WHAT THE TASK REQUIRES: In the listing below, look for "Keila" and copy every line that has it.

═══ SUPPLIED MATERIAL

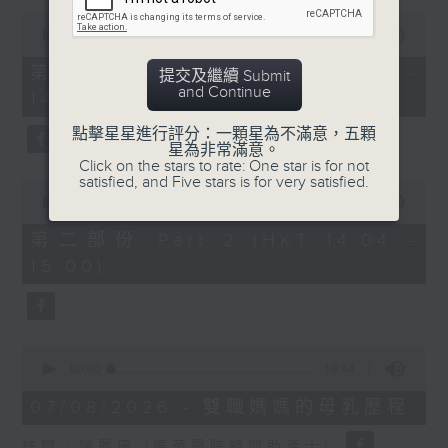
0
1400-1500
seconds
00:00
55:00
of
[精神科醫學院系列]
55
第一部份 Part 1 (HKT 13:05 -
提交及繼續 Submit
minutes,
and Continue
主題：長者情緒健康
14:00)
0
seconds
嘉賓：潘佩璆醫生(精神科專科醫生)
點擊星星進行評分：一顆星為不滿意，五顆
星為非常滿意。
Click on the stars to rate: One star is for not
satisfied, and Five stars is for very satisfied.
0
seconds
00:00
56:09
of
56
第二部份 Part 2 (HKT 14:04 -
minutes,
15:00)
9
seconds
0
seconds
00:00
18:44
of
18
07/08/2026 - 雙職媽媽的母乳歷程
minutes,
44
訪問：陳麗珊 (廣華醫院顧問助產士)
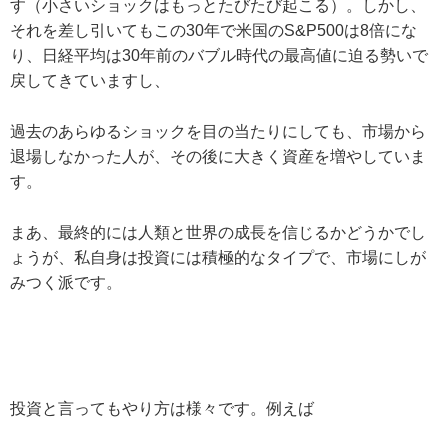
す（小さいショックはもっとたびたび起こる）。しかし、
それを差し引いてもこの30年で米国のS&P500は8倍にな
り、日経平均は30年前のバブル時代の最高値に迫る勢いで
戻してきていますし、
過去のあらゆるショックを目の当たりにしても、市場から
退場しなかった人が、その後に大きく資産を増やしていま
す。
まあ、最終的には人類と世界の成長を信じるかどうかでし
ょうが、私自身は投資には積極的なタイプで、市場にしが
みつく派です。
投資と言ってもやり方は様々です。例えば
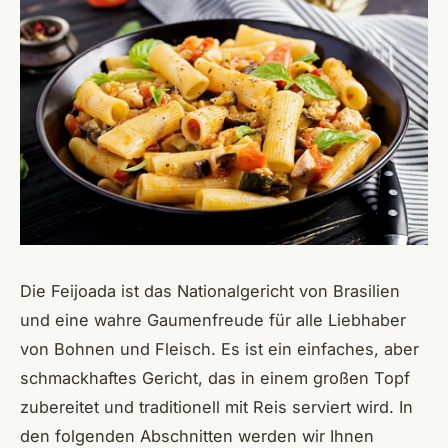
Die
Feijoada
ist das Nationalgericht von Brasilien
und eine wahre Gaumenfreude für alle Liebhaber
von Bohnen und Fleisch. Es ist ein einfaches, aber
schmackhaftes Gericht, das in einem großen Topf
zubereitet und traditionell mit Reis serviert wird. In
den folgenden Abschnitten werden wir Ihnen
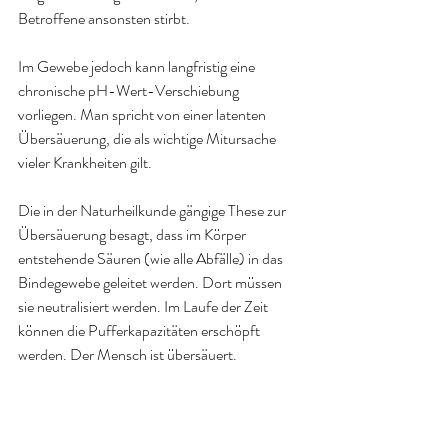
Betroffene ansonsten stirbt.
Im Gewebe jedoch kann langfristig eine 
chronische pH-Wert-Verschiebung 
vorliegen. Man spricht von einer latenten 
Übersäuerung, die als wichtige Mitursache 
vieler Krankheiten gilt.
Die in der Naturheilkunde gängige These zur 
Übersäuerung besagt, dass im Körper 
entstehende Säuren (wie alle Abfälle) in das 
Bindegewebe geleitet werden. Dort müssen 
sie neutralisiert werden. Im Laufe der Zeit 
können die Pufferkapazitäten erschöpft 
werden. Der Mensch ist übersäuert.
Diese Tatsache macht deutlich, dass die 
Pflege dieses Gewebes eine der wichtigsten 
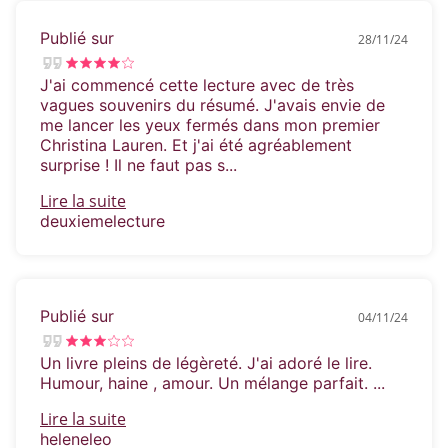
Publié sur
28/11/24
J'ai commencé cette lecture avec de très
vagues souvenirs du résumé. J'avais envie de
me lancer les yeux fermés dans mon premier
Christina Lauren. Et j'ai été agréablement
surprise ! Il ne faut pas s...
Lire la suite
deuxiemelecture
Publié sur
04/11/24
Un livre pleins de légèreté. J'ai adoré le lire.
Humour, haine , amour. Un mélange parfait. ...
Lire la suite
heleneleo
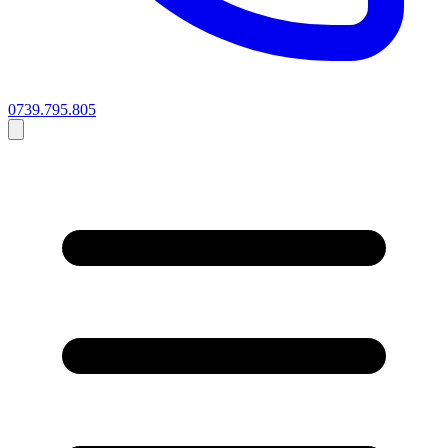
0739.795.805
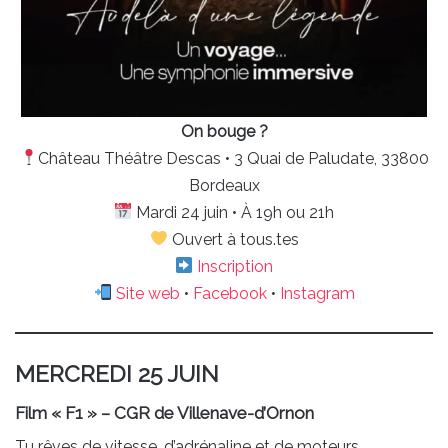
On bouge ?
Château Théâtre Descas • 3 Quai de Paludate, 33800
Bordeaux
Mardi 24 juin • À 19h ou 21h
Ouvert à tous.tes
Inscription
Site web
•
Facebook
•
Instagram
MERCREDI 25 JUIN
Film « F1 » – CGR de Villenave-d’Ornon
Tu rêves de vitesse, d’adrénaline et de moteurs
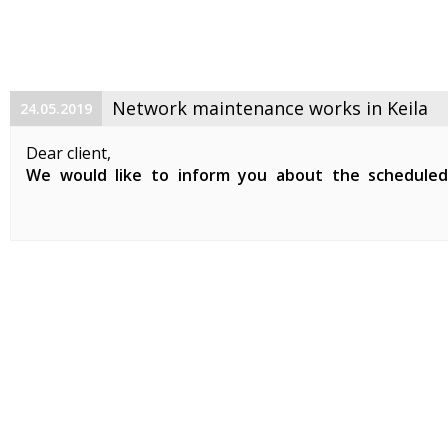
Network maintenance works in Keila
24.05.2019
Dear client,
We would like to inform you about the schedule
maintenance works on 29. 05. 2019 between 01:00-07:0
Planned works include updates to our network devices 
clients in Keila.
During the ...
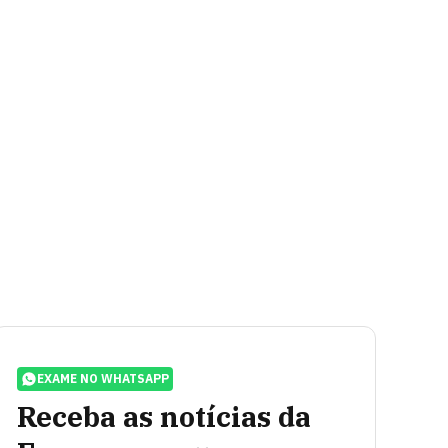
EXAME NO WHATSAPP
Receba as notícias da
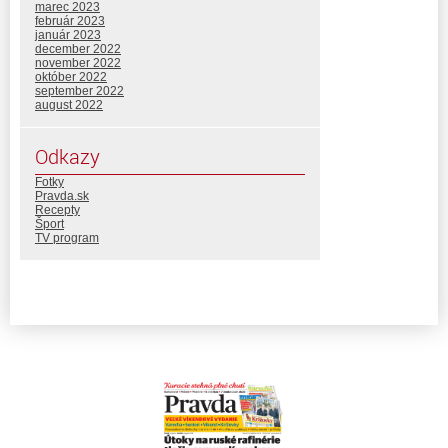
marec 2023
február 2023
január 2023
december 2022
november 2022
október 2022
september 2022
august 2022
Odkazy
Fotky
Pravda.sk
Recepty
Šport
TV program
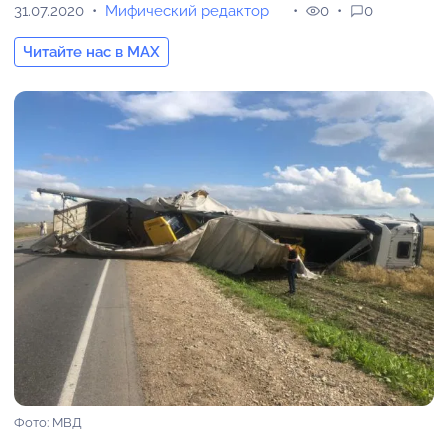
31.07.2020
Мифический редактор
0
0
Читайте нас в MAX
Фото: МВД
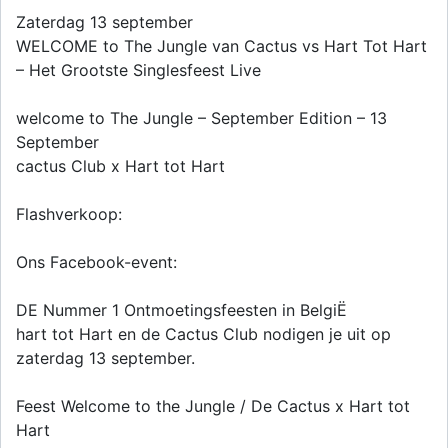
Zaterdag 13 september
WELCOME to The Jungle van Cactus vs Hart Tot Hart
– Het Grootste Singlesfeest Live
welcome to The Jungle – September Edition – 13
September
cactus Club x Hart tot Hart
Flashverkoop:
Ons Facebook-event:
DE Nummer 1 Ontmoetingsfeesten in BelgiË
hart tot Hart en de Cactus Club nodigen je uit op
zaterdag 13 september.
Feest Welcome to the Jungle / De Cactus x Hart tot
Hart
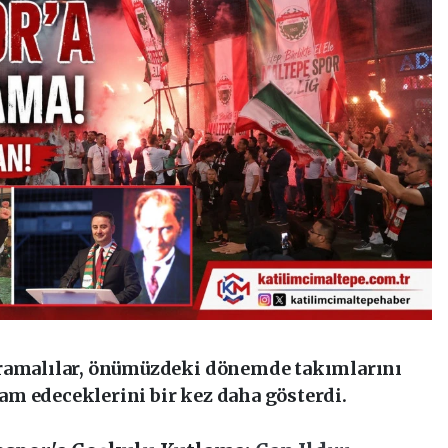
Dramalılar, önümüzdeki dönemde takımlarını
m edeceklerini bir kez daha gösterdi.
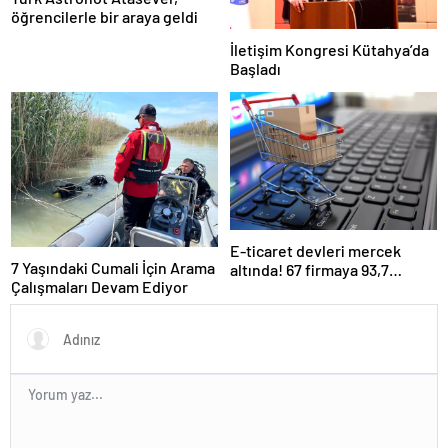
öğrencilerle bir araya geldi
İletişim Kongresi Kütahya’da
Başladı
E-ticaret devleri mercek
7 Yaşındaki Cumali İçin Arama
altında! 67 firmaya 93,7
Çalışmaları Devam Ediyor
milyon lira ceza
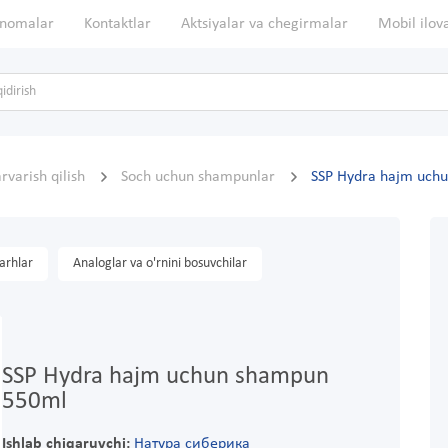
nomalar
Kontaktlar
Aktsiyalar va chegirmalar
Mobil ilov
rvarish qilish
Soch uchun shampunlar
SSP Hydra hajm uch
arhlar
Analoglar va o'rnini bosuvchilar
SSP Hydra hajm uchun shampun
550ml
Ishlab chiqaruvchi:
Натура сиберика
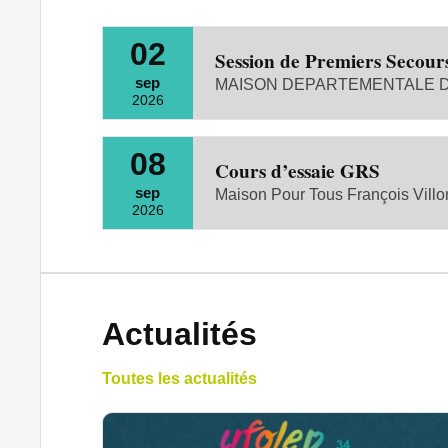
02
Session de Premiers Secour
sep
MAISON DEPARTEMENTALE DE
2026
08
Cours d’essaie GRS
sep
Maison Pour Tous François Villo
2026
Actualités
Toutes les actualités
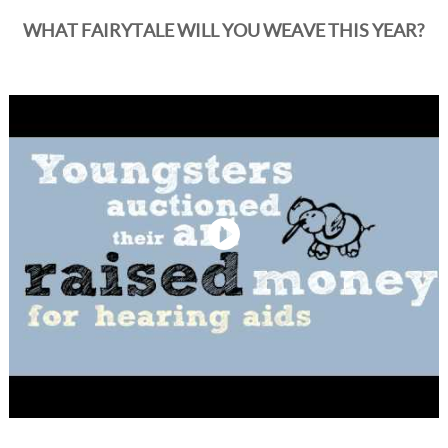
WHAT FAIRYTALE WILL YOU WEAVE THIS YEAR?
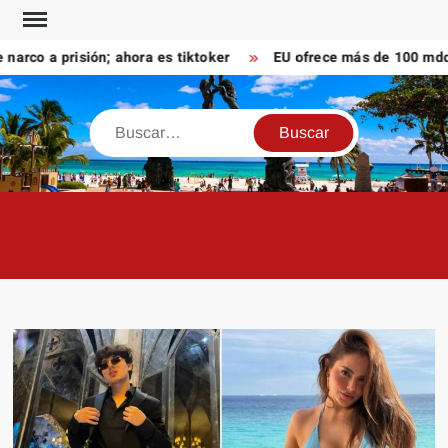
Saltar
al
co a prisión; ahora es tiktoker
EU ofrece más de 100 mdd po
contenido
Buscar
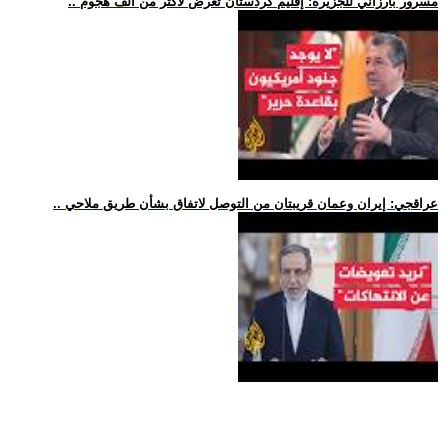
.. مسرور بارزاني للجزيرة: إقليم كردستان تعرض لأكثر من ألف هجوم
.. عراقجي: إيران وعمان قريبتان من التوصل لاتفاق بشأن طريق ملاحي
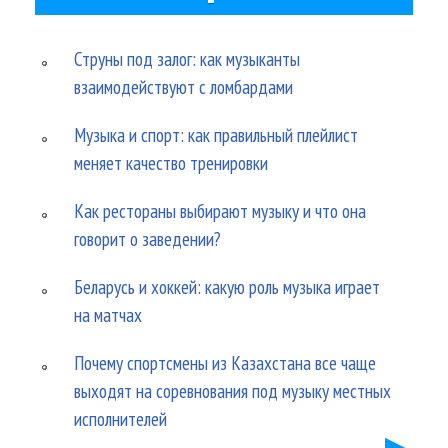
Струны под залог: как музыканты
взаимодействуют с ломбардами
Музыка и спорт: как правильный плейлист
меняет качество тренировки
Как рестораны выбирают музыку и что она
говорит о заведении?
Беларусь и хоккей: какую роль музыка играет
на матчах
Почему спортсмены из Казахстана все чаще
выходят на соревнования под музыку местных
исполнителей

══════

WRITTEN REPLY:
Network maintenance works in Keila
clients in Keila.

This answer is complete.